[EXERCISE BRIEF]:
Scan the entries below for the string "massif" and copy every line where it turns up.

[Dataset entries]:
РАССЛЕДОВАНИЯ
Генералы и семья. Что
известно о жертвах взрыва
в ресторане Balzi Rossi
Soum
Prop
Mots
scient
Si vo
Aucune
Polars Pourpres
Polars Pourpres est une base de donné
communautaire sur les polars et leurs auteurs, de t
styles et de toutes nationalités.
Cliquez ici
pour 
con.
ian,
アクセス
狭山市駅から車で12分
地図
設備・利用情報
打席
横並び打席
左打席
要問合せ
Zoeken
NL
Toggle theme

...

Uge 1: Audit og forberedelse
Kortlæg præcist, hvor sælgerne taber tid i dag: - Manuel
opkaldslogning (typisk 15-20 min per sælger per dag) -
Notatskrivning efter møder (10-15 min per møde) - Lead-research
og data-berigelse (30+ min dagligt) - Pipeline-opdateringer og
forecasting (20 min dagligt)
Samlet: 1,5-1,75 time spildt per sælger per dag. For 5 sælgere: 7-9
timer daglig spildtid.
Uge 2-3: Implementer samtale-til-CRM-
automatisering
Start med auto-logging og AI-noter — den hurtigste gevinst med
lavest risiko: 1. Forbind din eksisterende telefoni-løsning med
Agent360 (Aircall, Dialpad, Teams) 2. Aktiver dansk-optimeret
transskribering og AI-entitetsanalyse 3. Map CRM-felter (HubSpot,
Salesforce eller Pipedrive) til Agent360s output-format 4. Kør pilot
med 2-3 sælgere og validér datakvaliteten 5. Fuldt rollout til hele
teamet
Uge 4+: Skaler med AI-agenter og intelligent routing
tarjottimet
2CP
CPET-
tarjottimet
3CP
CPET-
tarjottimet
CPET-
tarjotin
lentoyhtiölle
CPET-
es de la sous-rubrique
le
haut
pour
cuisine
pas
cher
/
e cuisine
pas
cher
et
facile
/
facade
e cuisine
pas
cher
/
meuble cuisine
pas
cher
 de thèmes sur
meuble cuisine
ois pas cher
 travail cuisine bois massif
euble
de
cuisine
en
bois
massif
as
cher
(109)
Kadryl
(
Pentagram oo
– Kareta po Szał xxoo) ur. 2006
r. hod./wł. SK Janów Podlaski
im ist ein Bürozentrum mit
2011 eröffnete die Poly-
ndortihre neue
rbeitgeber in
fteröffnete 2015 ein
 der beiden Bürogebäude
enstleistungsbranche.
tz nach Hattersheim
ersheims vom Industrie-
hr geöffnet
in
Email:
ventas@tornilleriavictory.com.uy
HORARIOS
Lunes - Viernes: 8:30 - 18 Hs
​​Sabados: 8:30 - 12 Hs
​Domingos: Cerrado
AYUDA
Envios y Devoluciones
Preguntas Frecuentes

[SOLUTION TO THE EXERCISE]:
 travail cuisine bois massif
massif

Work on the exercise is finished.